(Records for processing Opens)
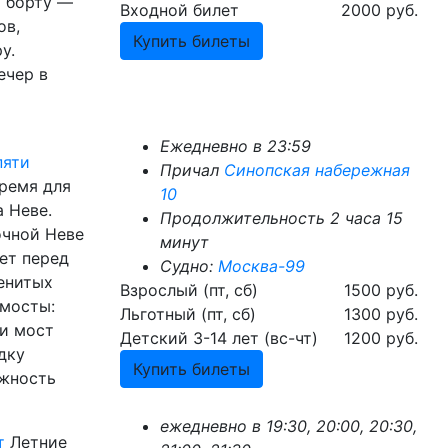
а борту —
Входной билет
2000 руб.
ов,
Купить билеты
у.
ечер в
Ежедневно в 23:59
пяти
Причал
Синопская набережная
время для
10
 Неве.
Продолжительность 2 часа 15
очной Неве
минут
ет перед
Судно:
Москва-99
енитых
Взрослый (пт, сб)
1500 руб.
 мосты:
Льготный (пт, сб)
1300 руб.
и мост
Детский 3-14 лет (вс-чт)
1200 руб.
дку
Купить билеты
ожность
ежедневно в 19:30, 20:00, 20:30,
т
Летние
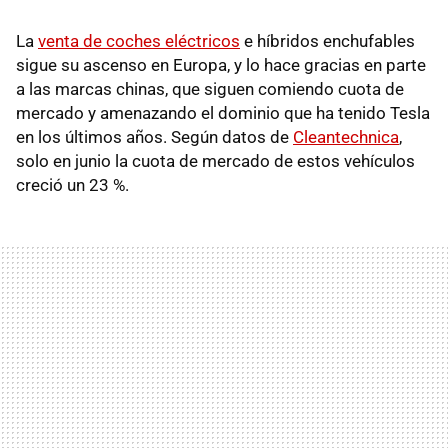
La
venta de coches eléctricos
e híbridos enchufables
sigue su ascenso en Europa, y lo hace gracias en parte
a las marcas chinas, que siguen comiendo cuota de
mercado y amenazando el dominio que ha tenido Tesla
en los últimos años. Según datos de
Cleantechnica
,
solo en junio la cuota de mercado de estos vehículos
creció un 23 %.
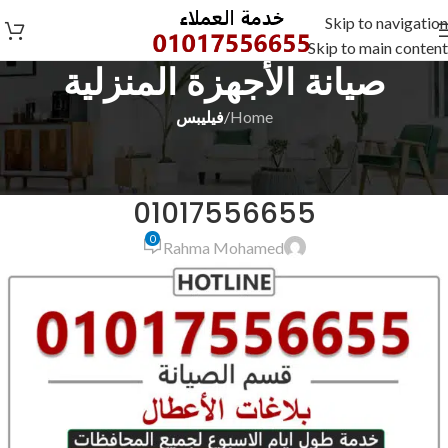
Skip to navigation
Skip to main content
صيانة الأجهزة المنزلية
Home
/
فيليبس
فيليبس
صيانة فيليبس الشرقية منيا القمح
01017556655
0
Rahma Mohamed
(Records for processing Closes)
Your answer should consist of every line from the entries that holds "صيانة".

صيانة الأجهزة المنزلية
صيانة فيليبس الشرقية منيا القمح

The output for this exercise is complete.